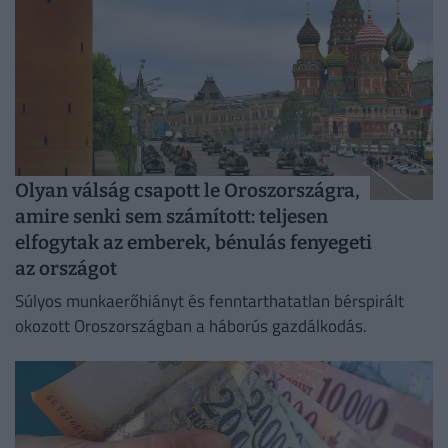
Olyan válság csapott le Oroszországra,
amire senki sem számított: teljesen
elfogytak az emberek, bénulás fenyegeti
az országot
Súlyos munkaerőhiányt és fenntarthatatlan bérspirált
okozott Oroszországban a háborús gazdálkodás.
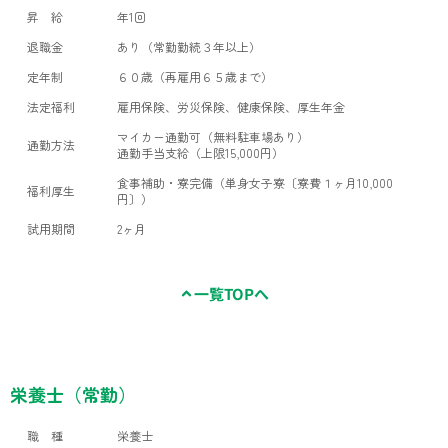
昇 給
年1回
退職金
あり（常勤勤続３年以上）
定年制
６０歳（再雇用６５歳まで）
法定福利
雇用保険、労災保険、健康保険、厚生年金
マイカー通勤可（無料駐車場あり）
通勤方法
通勤手当支給（上限15,000円）
食事補助・寮完備（単身女子寮〔寮費１ヶ月10,000
福利厚生
円〕）
試用期間
2ヶ月
一覧TOPへ
栄養士（常勤）
職 種
栄養士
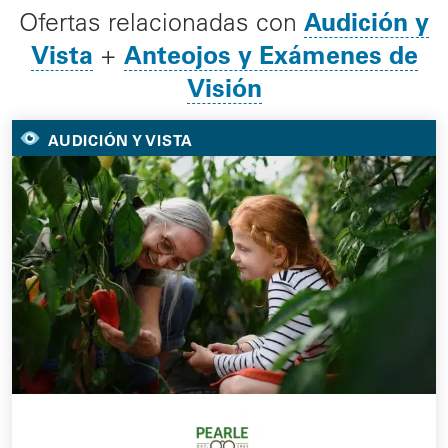
Audición y
Ofertas relacionadas con
Vista
Anteojos y Exámenes de
+
Visión
AUDICIÓN Y VISTA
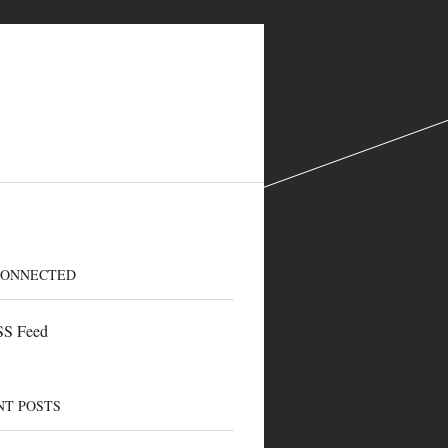
CONNECTED
S Feed
NT POSTS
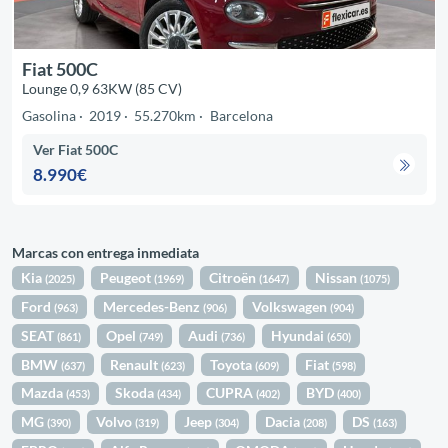
Fiat 500C
Lounge 0,9 63KW (85 CV)
Gasolina
2019
55.270km
Barcelona
Ver Fiat 500C
8.990€
Marcas con entrega inmediata
Kia
Peugeot
Citroën
Nissan
(2025)
(1969)
(1647)
(1075)
Ford
Mercedes-Benz
Volkswagen
(963)
(906)
(904)
SEAT
Opel
Audi
Hyundai
(861)
(749)
(736)
(650)
BMW
Renault
Toyota
Fiat
(637)
(623)
(609)
(598)
Mazda
Skoda
CUPRA
BYD
(453)
(434)
(402)
(400)
MG
Volvo
Jeep
Dacia
DS
(390)
(319)
(304)
(208)
(163)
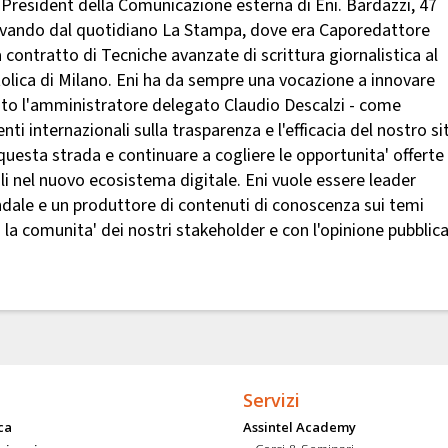
 President della Comunicazione esterna di Eni. Bardazzi, 47
arrivando dal quotidiano La Stampa, dove era Caporedattore
 contratto di Tecniche avanzate di scrittura giornalistica al
tolica di Milano. Eni ha da sempre una vocazione a innovare
o l'amministratore delegato Claudio Descalzi - come
nti internazionali sulla trasparenza e l'efficacia del nostro si
questa strada e continuare a cogliere le opportunita' offerte
li nel nuovo ecosistema digitale. Eni vuole essere leader
ndale e un produttore di contenuti di conoscenza sui temi
n la comunita' dei nostri stakeholder e con l'opinione pubblica
Servizi
ca
Assintel Academy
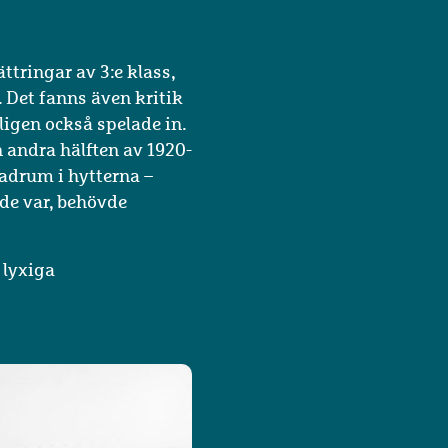
ringar av 3:e klass,
 Det fanns även kritik
ligen också spelade in.
n andra hälften av 1920-
badrum i hytterna –
 de var, behövde
 lyxiga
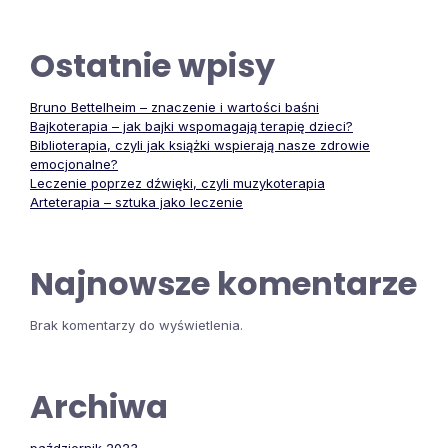
Ostatnie wpisy
Bruno Bettelheim – znaczenie i wartości baśni
Bajkoterapia – jak bajki wspomagają terapię dzieci?
Biblioterapia, czyli jak książki wspierają nasze zdrowie
emocjonalne?
Leczenie poprzez dźwięki, czyli muzykoterapia
Arteterapia – sztuka jako leczenie
Najnowsze komentarze
Brak komentarzy do wyświetlenia.
Archiwa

BRIEF =>
Could you repeat every entry above exactly, with each picture omitted?

SOLUTION TO THE EXERCISE =>
Olyan válság csapott le Oroszországra,
amire senki sem számított: teljesen
elfogytak az emberek, bénulás fenyegeti
az országot
Súlyos munkaerőhiányt és fenntarthatatlan bérspirált
okozott Oroszországban a háborús gazdálkodás.
昇 給
年1回
退職金
あり（常勤勤続３年以上）
定年制
６０歳（再雇用６５歳まで）
法定福利
雇用保険、労災保険、健康保険、厚生年金
マイカー通勤可（無料駐車場あり）
通勤方法
通勤手当支給（上限15,000円）
食事補助・寮完備（単身女子寮〔寮費１ヶ月10,000
福利厚生
円〕）
試用期間
2ヶ月
一覧TOPへ
栄養士（常勤）
職 種
栄養士
Audición y
Ofertas relacionadas con
Vista
Anteojos y Exámenes de
+
Visión
AUDICIÓN Y VISTA
CONNECTED
S Feed
NT POSTS
Fiat 500C
Lounge 0,9 63KW (85 CV)
Gasolina
2019
55.270km
Barcelona
Ver Fiat 500C
8.990€
Marcas con entrega inmediata
Kia
Peugeot
Citroën
Nissan
(2025)
(1969)
(1647)
(1075)
Ford
Mercedes-Benz
Volkswagen
(963)
(906)
(904)
SEAT
Opel
Audi
Hyundai
(861)
(749)
(736)
(650)
BMW
Renault
Toyota
Fiat
(637)
(623)
(609)
(598)
Mazda
Skoda
CUPRA
BYD
(453)
(434)
(402)
(400)
MG
Volvo
Jeep
Dacia
DS
(390)
(319)
(304)
(208)
(163)
 President della Comunicazione esterna di Eni. Bardazzi, 47
arrivando dal quotidiano La Stampa, dove era Caporedattore
 contratto di Tecniche avanzate di scrittura giornalistica al
tolica di Milano. Eni ha da sempre una vocazione a innovare
o l'amministratore delegato Claudio Descalzi - come
nti internazionali sulla trasparenza e l'efficacia del nostro si
questa strada e continuare a cogliere le opportunita' offerte
li nel nuovo ecosistema digitale. Eni vuole essere leader
ndale e un produttore di contenuti di conoscenza sui temi
n la comunita' dei nostri stakeholder e con l'opinione pubblica
Servizi
ca
Assintel Academy
ringar av 3:e klass,
 Det fanns även kritik
ligen också spelade in.
n andra hälften av 1920-
badrum i hytterna –
 de var, behövde
 lyxiga
Ostatnie wpisy
Bruno Bettelheim – znaczenie i wartości baśni
Bajkoterapia – jak bajki wspomagają terapię dzieci?
Biblioterapia, czyli jak książki wspierają nasze zdrowie
emocjonalne?
Leczenie poprzez dźwięki, czyli muzykoterapia
Arteterapia – sztuka jako leczenie
Najnowsze komentarze
Brak komentarzy do wyświetlenia.
Archiwa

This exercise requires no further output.